The topic of growing competition from infrastructure – both in terms of capital allocations and assets – came up at this year at MIPIM, the annual global real estate convention in Cannes.

But after a period of falling values, limited transactions and moribund fundraising, there are signs that real estate could be about stage a comeback. Much of the talk at MIPIM was about a recovery in transactions in the second half of the year – although people also said the same in 2023. 

Robert-Jan Foortse

Robert-Jan Foortse: ‘we are more active again in the market after basically a standstill’

But Robert-Jan Foortse, head of European real estate at Dutch pension fund investors APG, has reason to believe this year could, indeed, be different. Foortse, who was also at MIPIM, highlights a key difference between conversations this year and last year.

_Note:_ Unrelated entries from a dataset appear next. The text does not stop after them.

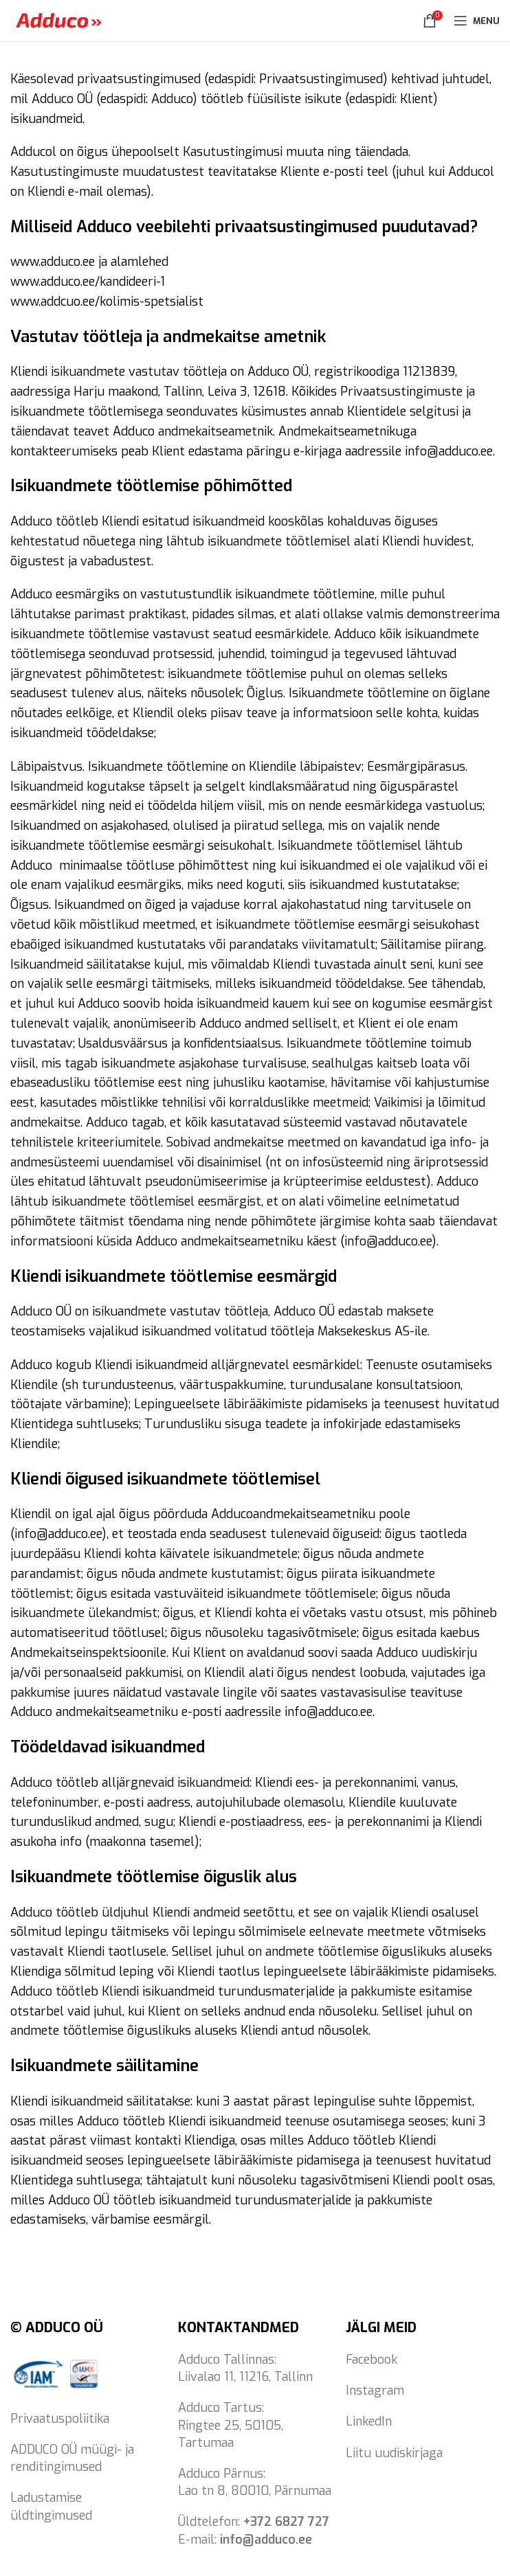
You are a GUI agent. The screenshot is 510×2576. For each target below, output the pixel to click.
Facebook (371, 2359)
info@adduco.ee (266, 2539)
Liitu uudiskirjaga (394, 2453)
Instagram (375, 2390)
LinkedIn (369, 2421)
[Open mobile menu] (477, 20)
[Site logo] (58, 20)
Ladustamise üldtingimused (51, 2506)
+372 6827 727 (286, 2521)
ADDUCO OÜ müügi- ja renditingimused (72, 2458)
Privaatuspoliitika (59, 2418)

In 2023, people would “come and talk to me in the second half of the year”, he said. This year, investors wanted information so they could actually start work on potential investments.

APG, which is ranked seventh in this year’s Top 150 real estate investors report, is certainly back in the market, so to speak. “We are more active again in the market after basically a standstill,” Foortse tells IPE Real Assets. The situation is helped by the fact that APG has been given a €5bn mandate to invest in affordable housing by its main client, the Netherlands’s largest pension fund, ABP.

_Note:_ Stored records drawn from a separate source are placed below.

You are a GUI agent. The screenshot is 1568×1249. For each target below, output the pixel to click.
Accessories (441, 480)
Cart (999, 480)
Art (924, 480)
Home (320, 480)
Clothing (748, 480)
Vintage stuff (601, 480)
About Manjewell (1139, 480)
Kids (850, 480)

The anecdote is in line with this year’s IPE Real Assets investor survey which found that 43% of respondents expect to invest/commit more to real estate this year than they did in 2023. This was the largest group of investors, followed by 41% who expected to invest the same amount and 16% who expected to invest less. This is a reversal of sorts on last year when nearly half (48%) expected to invest and/or commit less relative to the prior to 12 months. 

Some investors, like the New Zealand Superannuation Fund, are looking to build up a greater exposure to real estate after several years of limited activity in the asset class. This year could potentially be an interesting time to do so when many other investors are more constrained. 

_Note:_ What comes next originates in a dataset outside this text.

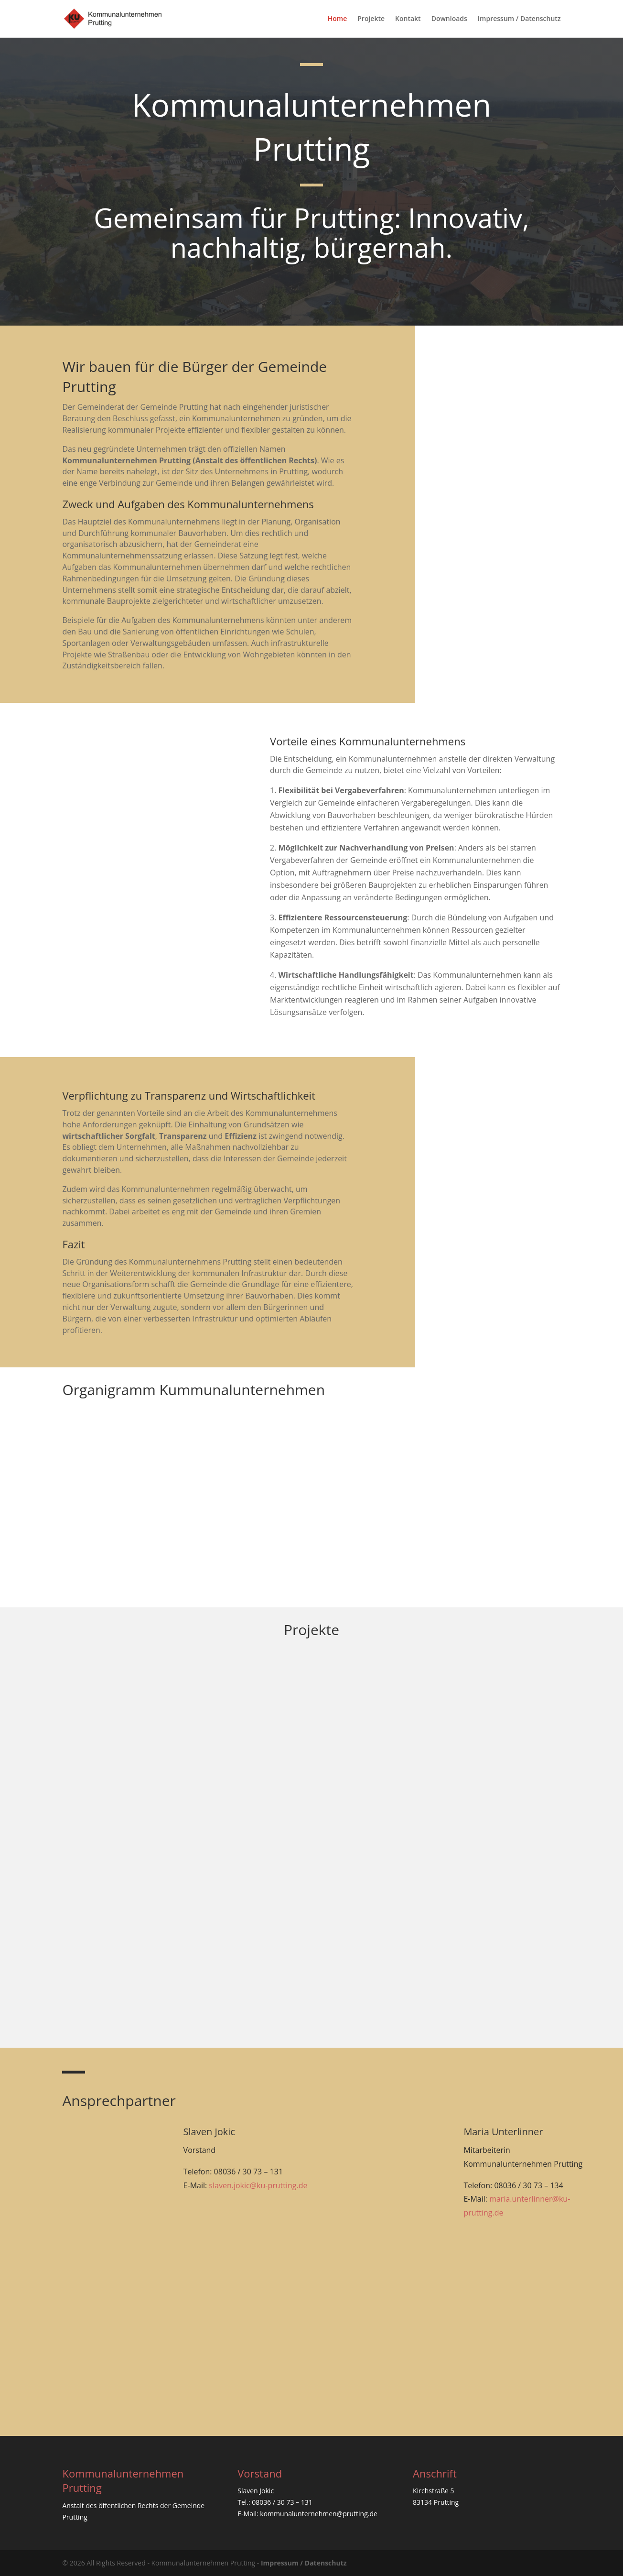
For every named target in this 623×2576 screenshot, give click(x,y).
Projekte (371, 19)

However, investing today will not necessarily be comparable to investing in the months and years that followed the last major real estate downturn more than 10 years ago in the aftermath of the global financial crisis. Today, there are new dynamics to factor in, such as climate risk and technology.

As we report in the technology report, the institutional real estate industry needs to start embracing artificial intelligence now, or risk being left behind.